* Exercise description *
Please give all of the data again, character for character, and drop the pictures.

━━━━━━

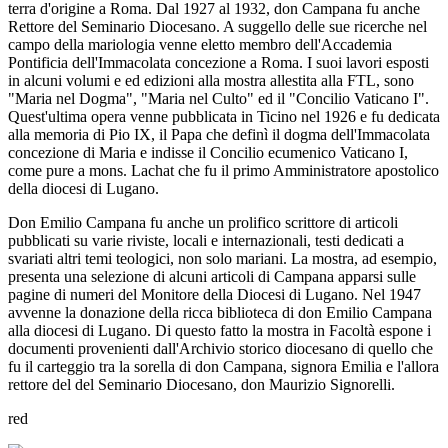
terra d'origine a Roma. Dal 1927 al 1932, don Campana fu anche
Rettore del Seminario Diocesano. A suggello delle sue ricerche nel
campo della mariologia venne eletto membro dell'Accademia
Pontificia dell'Immacolata concezione a Roma. I suoi lavori esposti
in alcuni volumi e ed edizioni alla mostra allestita alla FTL, sono
"Maria nel Dogma", "Maria nel Culto" ed il "Concilio Vaticano I".
Quest'ultima opera venne pubblicata in Ticino nel 1926 e fu dedicata
alla memoria di Pio IX, il Papa che definì il dogma dell'Immacolata
concezione di Maria e indisse il Concilio ecumenico Vaticano I,
come pure a mons. Lachat che fu il primo Amministratore apostolico
della diocesi di Lugano.
Don Emilio Campana fu anche un prolifico scrittore di articoli
pubblicati su varie riviste, locali e internazionali, testi dedicati a
svariati altri temi teologici, non solo mariani. La mostra, ad esempio,
presenta una selezione di alcuni articoli di Campana apparsi sulle
pagine di numeri del Monitore della Diocesi di Lugano. Nel 1947
avvenne la donazione della ricca biblioteca di don Emilio Campana
alla diocesi di Lugano. Di questo fatto la mostra in Facoltà espone i
documenti provenienti dall'Archivio storico diocesano di quello che
fu il carteggio tra la sorella di don Campana, signora Emilia e l'allora
rettore del del Seminario Diocesano, don Maurizio Signorelli.
red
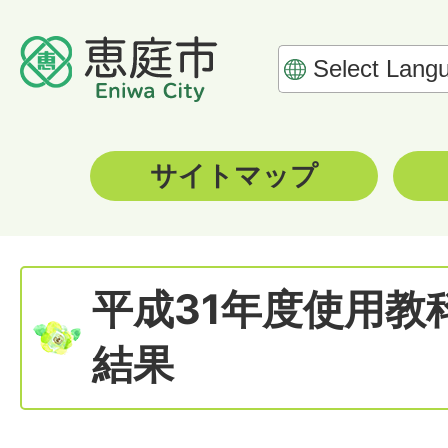
サイトマップ
平成31年度使用教
結果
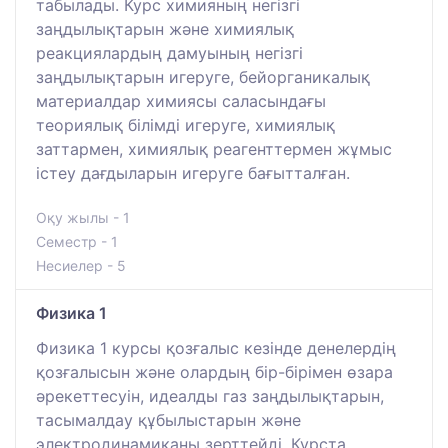
табылады. Курс химияның негізгі
заңдылықтарын және химиялық
реакциялардың дамуының негізгі
заңдылықтарын игеруге, бейорганикалық
материалдар химиясы саласындағы
теориялық білімді игеруге, химиялық
заттармен, химиялық реагенттермен жұмыс
істеу дағдыларын игеруге бағытталған.
Оқу жылы - 1
Семестр - 1
Несиелер - 5
Физика 1
Физика 1 курсы қозғалыс кезінде денелердің
қозғалысын және олардың бір-бірімен өзара
әрекеттесуін, идеалды газ заңдылықтарын,
тасымалдау құбылыстарын және
электродинамиканы зерттейді. Курста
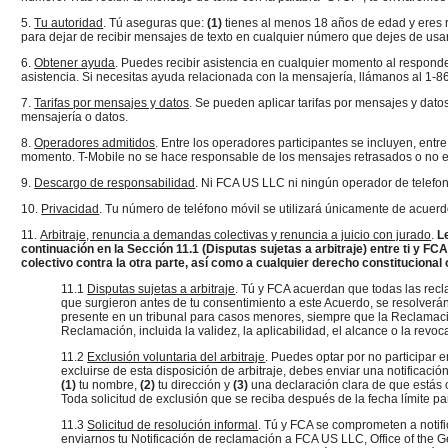
5.
Tu autoridad
. Tú aseguras que:
(1)
tienes al menos 18 años de edad y eres r
para dejar de recibir mensajes de texto en cualquier número que dejes de usar
6.
Obtener ayuda
. Puedes recibir asistencia en cualquier momento al respond
asistencia. Si necesitas ayuda relacionada con la mensajería, llámanos al 1-866-22
7.
Tarifas por mensajes y datos
. Se pueden aplicar tarifas por mensajes y dato
mensajería o datos.
8.
Operadores admitidos
. Entre los operadores participantes se incluyen, entr
momento. T-Mobile no se hace responsable de los mensajes retrasados ​​o no 
9.
Descargo de responsabilidad
. Ni FCA US LLC ni ningún operador de telefon
10.
Privacidad
. Tu número de teléfono móvil se utilizará únicamente de acuerd
11.
Arbitraje, renuncia a demandas colectivas y renuncia a juicio con jurado
.
L
continuación en la Sección 11.1 (Disputas sujetas a arbitraje) entre ti y F
colectivo contra la otra parte, así como a cualquier derecho constitucional 
11.1
Disputas sujetas a arbitraje
. Tú y FCA acuerdan que todas las recl
que surgieron antes de tu consentimiento a este Acuerdo, se resolverán
presente en un tribunal para casos menores, siempre que la Reclamación 
Reclamación, incluida la validez, la aplicabilidad, el alcance o la revoc
11.2
Exclusión voluntaria del arbitraje
. Puedes optar por no participar e
excluirse de esta disposición de arbitraje, debes enviar una notificaci
(1)
tu nombre,
(2)
tu dirección y
(3)
una declaración clara de que estás op
Toda solicitud de exclusión que se reciba después de la fecha límite para e
11.3
Solicitud de resolución informal
. Tú y FCA se comprometen a notific
enviarnos tu Notificación de reclamación a FCA US LLC, Office of the 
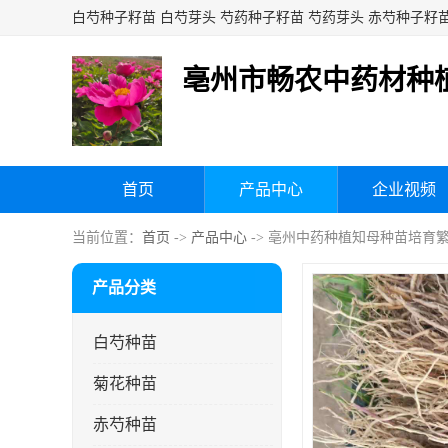
亳州市畅农中药材种
首页
产品中心
企业视频
当前位置：
首页
->
产品中心
-> 亳州中药种植知母种苗培育
产品分类
白芍种苗
菊花种苗
赤芍种苗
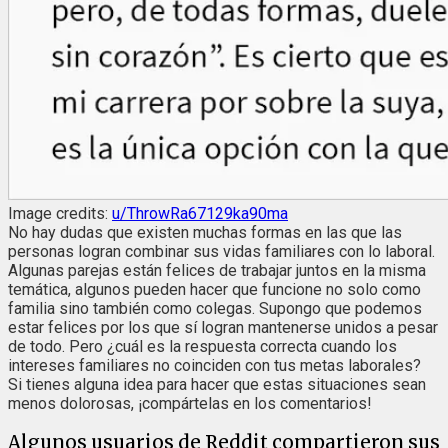
Image credits:
u/ThrowRa67129ka90ma
No hay dudas que existen muchas formas en las que las
personas logran combinar sus vidas familiares con lo laboral.
Algunas parejas están felices de trabajar juntos en la misma
temática, algunos pueden hacer que funcione no solo como
familia sino también como colegas. Supongo que podemos
estar felices por los que sí logran mantenerse unidos a pesar
de todo. Pero ¿cuál es la respuesta correcta cuando los
intereses familiares no coinciden con tus metas laborales?
Si tienes alguna idea para hacer que estas situaciones sean
menos dolorosas, ¡compártelas en los comentarios!
Algunos usuarios de Reddit compartieron sus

━━━━━━

* Reply *
terra d'origine a Roma. Dal 1927 al 1932, don Campana fu anche
Rettore del Seminario Diocesano. A suggello delle sue ricerche nel
campo della mariologia venne eletto membro dell'Accademia
Pontificia dell'Immacolata concezione a Roma. I suoi lavori esposti
in alcuni volumi e ed edizioni alla mostra allestita alla FTL, sono
"Maria nel Dogma", "Maria nel Culto" ed il "Concilio Vaticano I".
Quest'ultima opera venne pubblicata in Ticino nel 1926 e fu dedicata
alla memoria di Pio IX, il Papa che definì il dogma dell'Immacolata
concezione di Maria e indisse il Concilio ecumenico Vaticano I,
come pure a mons. Lachat che fu il primo Amministratore apostolico
della diocesi di Lugano.
Don Emilio Campana fu anche un prolifico scrittore di articoli
pubblicati su varie riviste, locali e internazionali, testi dedicati a
svariati altri temi teologici, non solo mariani. La mostra, ad esempio,
presenta una selezione di alcuni articoli di Campana apparsi sulle
pagine di numeri del Monitore della Diocesi di Lugano. Nel 1947
avvenne la donazione della ricca biblioteca di don Emilio Campana
alla diocesi di Lugano. Di questo fatto la mostra in Facoltà espone i
documenti provenienti dall'Archivio storico diocesano di quello che
fu il carteggio tra la sorella di don Campana, signora Emilia e l'allora
rettore del del Seminario Diocesano, don Maurizio Signorelli.
red
サイトマップ
平成31年度使用教
結果
табылады. Курс химияның негізгі
заңдылықтарын және химиялық
реакциялардың дамуының негізгі
заңдылықтарын игеруге, бейорганикалық
материалдар химиясы саласындағы
теориялық білімді игеруге, химиялық
заттармен, химиялық реагенттермен жұмыс
істеу дағдыларын игеруге бағытталған.
Оқу жылы - 1
Семестр - 1
Несиелер - 5
Физика 1
Физика 1 курсы қозғалыс кезінде денелердің
қозғалысын және олардың бір-бірімен өзара
әрекеттесуін, идеалды газ заңдылықтарын,
тасымалдау құбылыстарын және
электродинамиканы зерттейді. Курста
5.
Tu autoridad
. Tú aseguras que:
(1)
tienes al menos 18 años de edad y eres r
para dejar de recibir mensajes de texto en cualquier número que dejes de usar
6.
Obtener ayuda
. Puedes recibir asistencia en cualquier momento al respond
asistencia. Si necesitas ayuda relacionada con la mensajería, llámanos al 1-866-22
7.
Tarifas por mensajes y datos
. Se pueden aplicar tarifas por mensajes y dato
mensajería o datos.
8.
Operadores admitidos
. Entre los operadores participantes se incluyen, entr
momento. T-Mobile no se hace responsable de los mensajes retrasados ​​o no 
9.
Descargo de responsabilidad
. Ni FCA US LLC ni ningún operador de telefon
10.
Privacidad
. Tu número de teléfono móvil se utilizará únicamente de acuerd
11.
Arbitraje, renuncia a demandas colectivas y renuncia a juicio con jurado
.
L
continuación en la Sección 11.1 (Disputas sujetas a arbitraje) entre ti y F
colectivo contra la otra parte, así como a cualquier derecho constitucional 
11.1
Disputas sujetas a arbitraje
. Tú y FCA acuerdan que todas las recl
que surgieron antes de tu consentimiento a este Acuerdo, se resolverán
presente en un tribunal para casos menores, siempre que la Reclamación 
Reclamación, incluida la validez, la aplicabilidad, el alcance o la revoc
11.2
Exclusión voluntaria del arbitraje
. Puedes optar por no participar e
excluirse de esta disposición de arbitraje, debes enviar una notificaci
(1)
tu nombre,
(2)
tu dirección y
(3)
una declaración clara de que estás op
Toda solicitud de exclusión que se reciba después de la fecha límite para e
11.3
Solicitud de resolución informal
. Tú y FCA se comprometen a notific
enviarnos tu Notificación de reclamación a FCA US LLC, Office of the 
亳州市畅农中药材种
首页
产品中心
企业视频
当前位置：
首页
->
产品中心
-> 亳州中药种植知母种苗培育
产品分类
白芍种苗
菊花种苗
赤芍种苗
Image credits:
u/ThrowRa67129ka90ma
No hay dudas que existen muchas formas en las que las
personas logran combinar sus vidas familiares con lo laboral.
Algunas parejas están felices de trabajar juntos en la misma
temática, algunos pueden hacer que funcione no solo como
familia sino también como colegas. Supongo que podemos
estar felices por los que sí logran mantenerse unidos a pesar
de todo. Pero ¿cuál es la respuesta correcta cuando los
intereses familiares no coinciden con tus metas laborales?
Si tienes alguna idea para hacer que estas situaciones sean
menos dolorosas, ¡compártelas en los comentarios!
Algunos usuarios de Reddit compartieron sus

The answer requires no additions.